Activity » Take each line of the entries below that contains "TERMINA" and copy it.

....................

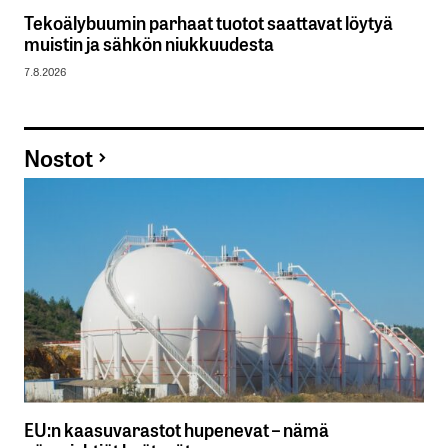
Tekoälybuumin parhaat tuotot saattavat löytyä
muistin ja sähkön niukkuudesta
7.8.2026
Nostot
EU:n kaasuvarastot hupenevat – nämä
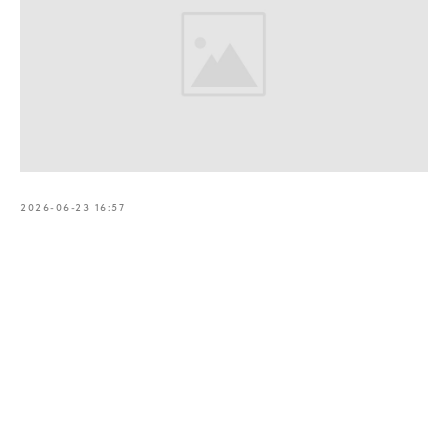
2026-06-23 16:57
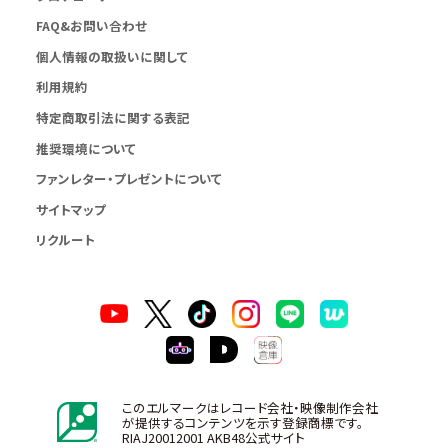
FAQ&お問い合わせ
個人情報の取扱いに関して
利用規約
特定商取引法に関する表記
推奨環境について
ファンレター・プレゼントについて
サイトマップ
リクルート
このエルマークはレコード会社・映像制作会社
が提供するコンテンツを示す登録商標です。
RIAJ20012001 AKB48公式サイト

....................

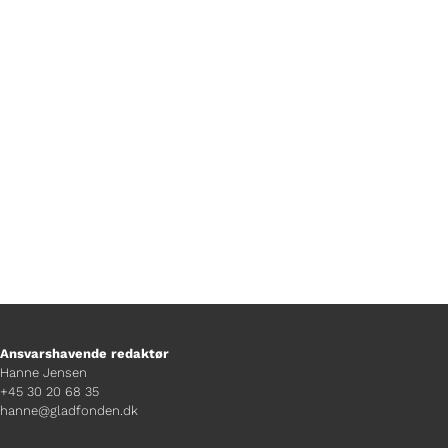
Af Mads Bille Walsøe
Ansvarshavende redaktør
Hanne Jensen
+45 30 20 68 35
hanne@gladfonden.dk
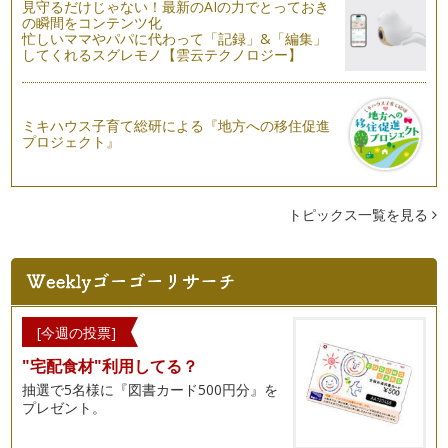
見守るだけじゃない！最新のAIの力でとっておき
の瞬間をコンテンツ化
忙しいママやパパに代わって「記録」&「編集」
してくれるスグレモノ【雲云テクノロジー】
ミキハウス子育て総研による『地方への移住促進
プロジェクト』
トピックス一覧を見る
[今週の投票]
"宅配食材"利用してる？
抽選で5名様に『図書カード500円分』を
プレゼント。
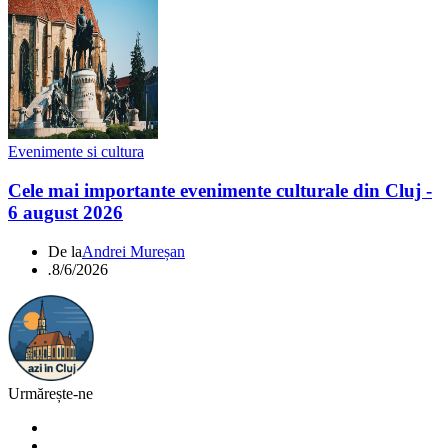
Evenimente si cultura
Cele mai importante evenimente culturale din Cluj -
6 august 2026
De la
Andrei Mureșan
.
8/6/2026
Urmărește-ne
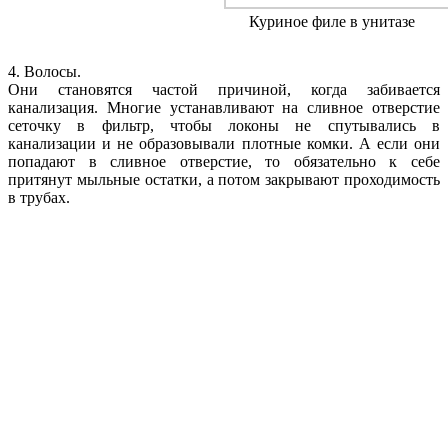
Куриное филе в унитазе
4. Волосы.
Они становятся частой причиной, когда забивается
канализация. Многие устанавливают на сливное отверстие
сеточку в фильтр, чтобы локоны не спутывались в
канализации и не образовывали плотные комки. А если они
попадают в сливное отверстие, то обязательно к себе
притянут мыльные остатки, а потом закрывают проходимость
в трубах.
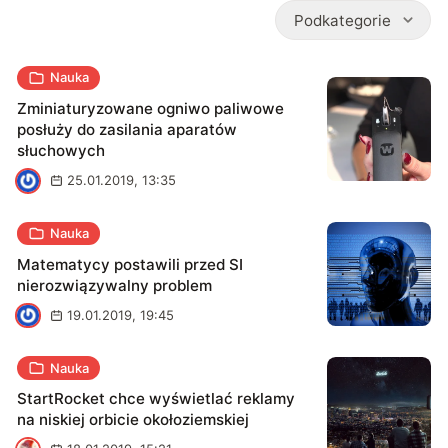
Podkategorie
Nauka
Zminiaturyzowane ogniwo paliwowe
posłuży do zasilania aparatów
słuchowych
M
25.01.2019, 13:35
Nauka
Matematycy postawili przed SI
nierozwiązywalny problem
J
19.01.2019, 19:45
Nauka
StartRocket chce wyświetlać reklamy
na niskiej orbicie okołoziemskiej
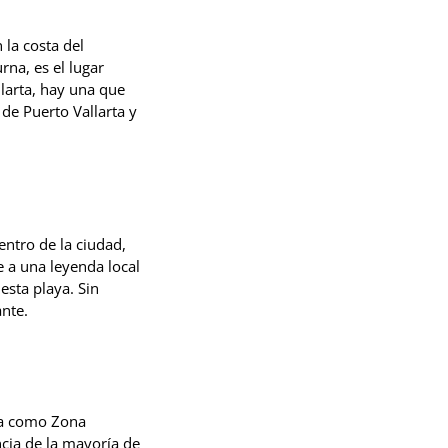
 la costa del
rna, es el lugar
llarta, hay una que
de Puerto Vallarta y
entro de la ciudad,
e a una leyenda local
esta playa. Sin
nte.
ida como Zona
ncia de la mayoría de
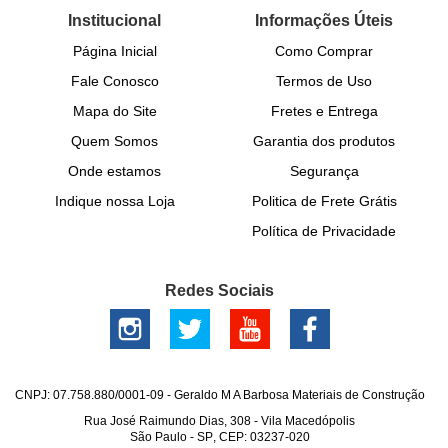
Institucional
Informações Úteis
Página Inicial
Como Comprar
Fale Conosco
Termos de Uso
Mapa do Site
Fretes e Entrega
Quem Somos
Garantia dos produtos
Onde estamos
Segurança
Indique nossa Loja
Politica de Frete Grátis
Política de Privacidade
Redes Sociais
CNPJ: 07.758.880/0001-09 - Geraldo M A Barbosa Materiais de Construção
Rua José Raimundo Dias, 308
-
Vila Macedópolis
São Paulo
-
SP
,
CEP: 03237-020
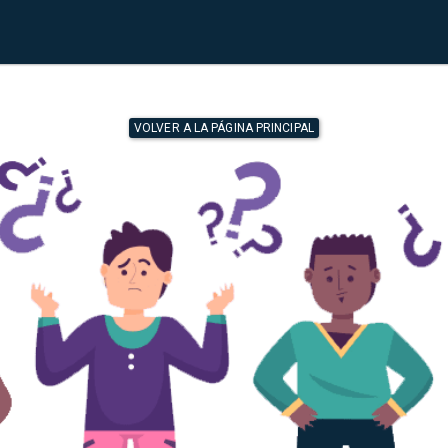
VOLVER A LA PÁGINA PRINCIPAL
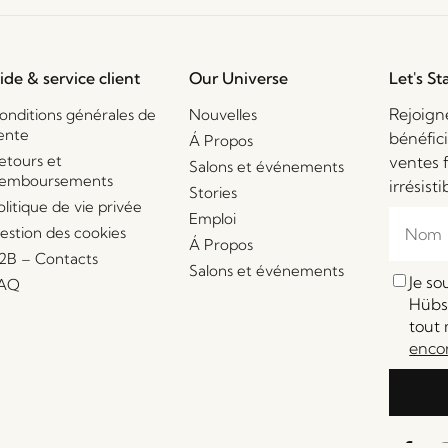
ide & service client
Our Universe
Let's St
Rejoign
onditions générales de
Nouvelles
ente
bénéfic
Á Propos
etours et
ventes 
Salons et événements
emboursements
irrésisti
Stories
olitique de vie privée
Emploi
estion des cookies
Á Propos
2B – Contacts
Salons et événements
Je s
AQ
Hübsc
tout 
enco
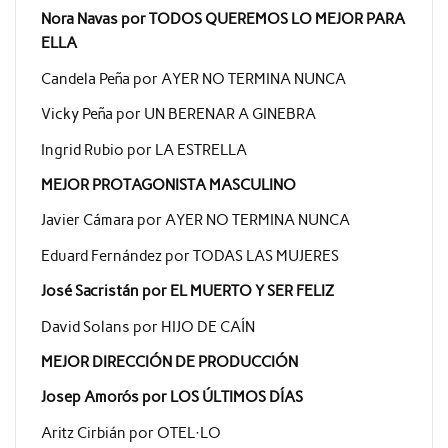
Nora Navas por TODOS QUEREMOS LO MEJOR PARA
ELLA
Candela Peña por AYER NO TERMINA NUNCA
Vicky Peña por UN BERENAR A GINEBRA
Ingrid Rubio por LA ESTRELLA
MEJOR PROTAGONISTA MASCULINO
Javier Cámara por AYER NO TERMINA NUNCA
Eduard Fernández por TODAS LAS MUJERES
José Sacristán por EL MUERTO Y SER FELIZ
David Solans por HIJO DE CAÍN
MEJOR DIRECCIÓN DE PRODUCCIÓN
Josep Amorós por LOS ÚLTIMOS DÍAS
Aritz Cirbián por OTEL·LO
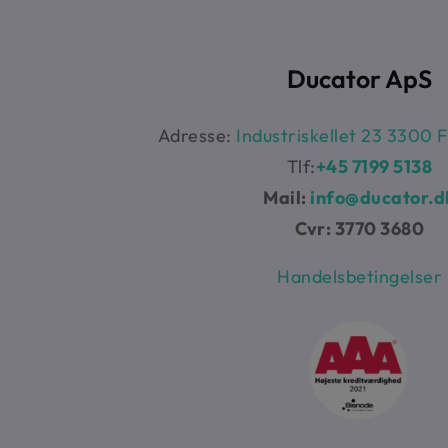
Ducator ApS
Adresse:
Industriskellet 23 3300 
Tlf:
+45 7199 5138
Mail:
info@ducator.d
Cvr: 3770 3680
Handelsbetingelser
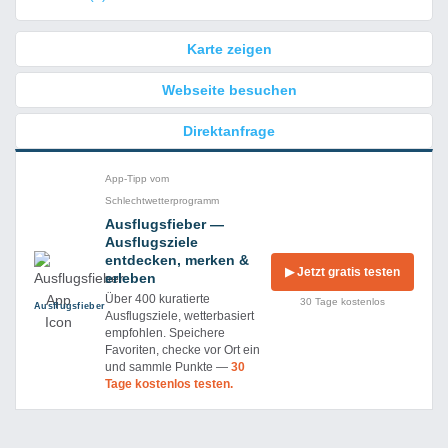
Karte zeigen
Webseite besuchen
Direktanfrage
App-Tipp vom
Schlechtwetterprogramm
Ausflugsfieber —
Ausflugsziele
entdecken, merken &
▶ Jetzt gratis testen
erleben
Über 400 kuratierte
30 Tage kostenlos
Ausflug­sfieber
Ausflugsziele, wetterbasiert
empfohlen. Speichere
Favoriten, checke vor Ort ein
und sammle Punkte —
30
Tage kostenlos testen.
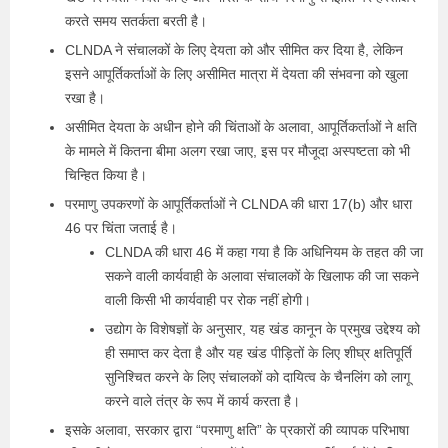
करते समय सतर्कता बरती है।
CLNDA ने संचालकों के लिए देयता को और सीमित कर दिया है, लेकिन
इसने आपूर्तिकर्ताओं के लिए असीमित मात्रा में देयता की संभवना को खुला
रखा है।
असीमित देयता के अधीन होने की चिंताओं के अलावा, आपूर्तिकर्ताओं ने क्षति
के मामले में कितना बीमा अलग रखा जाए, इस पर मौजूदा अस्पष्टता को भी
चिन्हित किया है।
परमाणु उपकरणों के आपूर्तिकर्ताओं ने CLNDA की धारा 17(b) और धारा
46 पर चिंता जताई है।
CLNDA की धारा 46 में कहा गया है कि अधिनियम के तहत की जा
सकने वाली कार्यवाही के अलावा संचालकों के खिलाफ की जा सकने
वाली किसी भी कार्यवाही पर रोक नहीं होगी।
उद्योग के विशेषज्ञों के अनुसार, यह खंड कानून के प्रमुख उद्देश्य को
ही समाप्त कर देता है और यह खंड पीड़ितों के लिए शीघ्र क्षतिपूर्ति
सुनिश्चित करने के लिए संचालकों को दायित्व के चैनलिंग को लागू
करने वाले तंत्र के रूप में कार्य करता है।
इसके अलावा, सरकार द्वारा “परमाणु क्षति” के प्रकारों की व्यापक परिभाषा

....................

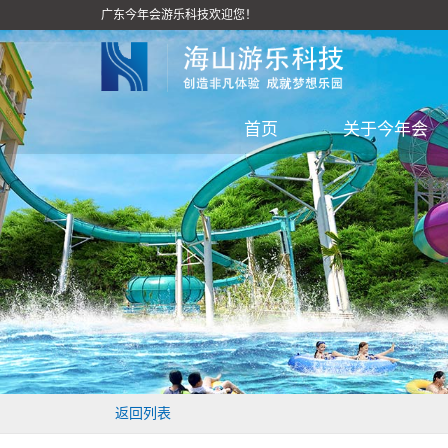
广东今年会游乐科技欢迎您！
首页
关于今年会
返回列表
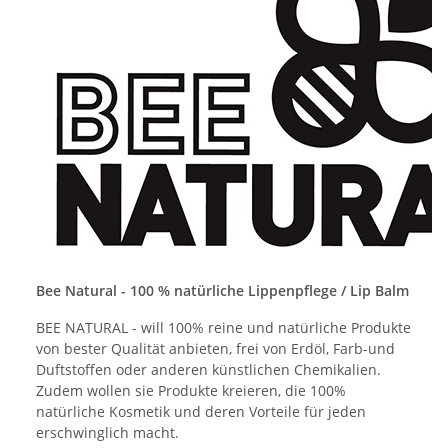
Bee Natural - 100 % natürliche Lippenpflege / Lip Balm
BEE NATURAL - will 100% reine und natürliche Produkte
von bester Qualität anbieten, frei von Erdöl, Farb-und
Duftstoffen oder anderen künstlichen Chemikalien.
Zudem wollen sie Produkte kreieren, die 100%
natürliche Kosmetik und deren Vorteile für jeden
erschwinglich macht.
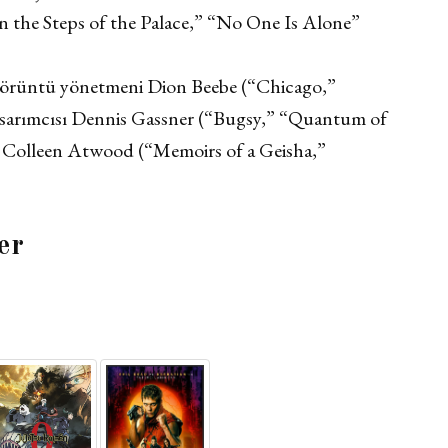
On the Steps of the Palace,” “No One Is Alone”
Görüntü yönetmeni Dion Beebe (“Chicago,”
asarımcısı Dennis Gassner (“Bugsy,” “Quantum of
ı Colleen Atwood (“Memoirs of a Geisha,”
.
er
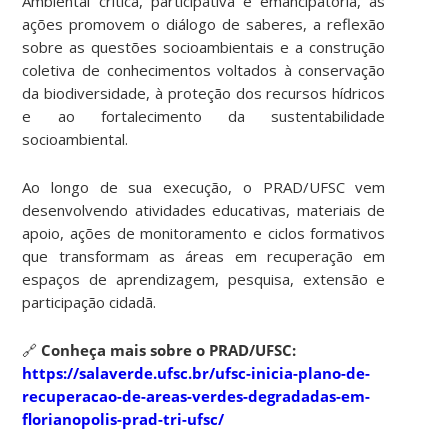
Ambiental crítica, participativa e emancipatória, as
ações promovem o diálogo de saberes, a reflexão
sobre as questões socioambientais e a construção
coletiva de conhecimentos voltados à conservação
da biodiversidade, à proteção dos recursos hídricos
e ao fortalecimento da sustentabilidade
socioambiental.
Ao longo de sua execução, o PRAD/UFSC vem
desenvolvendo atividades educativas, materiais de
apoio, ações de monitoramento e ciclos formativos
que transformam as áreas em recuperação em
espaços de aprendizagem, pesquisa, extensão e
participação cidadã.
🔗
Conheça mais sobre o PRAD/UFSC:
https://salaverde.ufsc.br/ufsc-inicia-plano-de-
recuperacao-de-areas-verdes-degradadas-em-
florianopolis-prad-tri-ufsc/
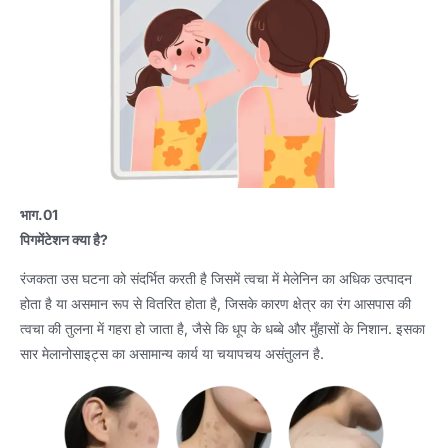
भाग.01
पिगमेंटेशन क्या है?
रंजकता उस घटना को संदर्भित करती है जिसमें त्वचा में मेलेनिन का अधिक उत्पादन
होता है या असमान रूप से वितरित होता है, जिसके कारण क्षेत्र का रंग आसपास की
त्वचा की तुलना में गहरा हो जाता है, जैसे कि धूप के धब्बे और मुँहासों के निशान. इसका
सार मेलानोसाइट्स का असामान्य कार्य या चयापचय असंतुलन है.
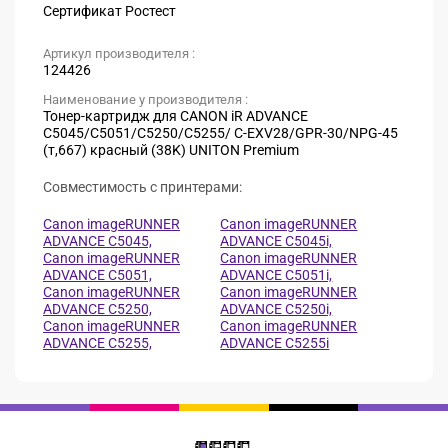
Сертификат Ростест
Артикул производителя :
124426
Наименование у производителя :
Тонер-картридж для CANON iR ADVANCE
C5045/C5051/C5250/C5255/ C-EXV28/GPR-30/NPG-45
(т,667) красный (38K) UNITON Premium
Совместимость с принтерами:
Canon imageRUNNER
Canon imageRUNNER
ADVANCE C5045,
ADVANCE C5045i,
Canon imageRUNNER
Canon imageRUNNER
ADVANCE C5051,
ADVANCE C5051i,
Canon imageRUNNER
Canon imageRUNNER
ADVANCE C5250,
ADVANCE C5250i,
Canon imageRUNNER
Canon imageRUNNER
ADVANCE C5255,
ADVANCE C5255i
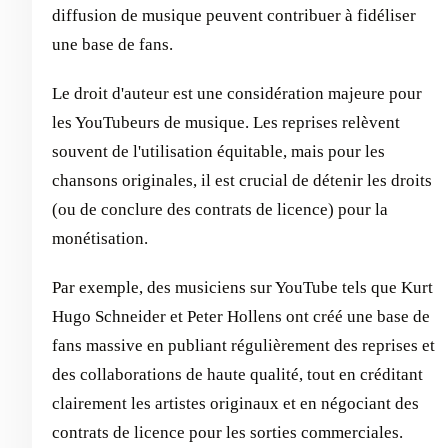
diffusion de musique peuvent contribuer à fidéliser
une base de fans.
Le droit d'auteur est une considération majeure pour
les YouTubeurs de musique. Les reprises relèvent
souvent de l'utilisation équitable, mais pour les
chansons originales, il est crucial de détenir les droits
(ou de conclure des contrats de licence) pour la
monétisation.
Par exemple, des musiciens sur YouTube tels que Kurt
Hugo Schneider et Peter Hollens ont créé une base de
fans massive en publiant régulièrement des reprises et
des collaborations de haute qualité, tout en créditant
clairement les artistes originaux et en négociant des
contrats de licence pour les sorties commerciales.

....................

Reply »
Candela Peña por AYER NO TERMINA NUNCA
Javier Cámara por AYER NO TERMINA NUNCA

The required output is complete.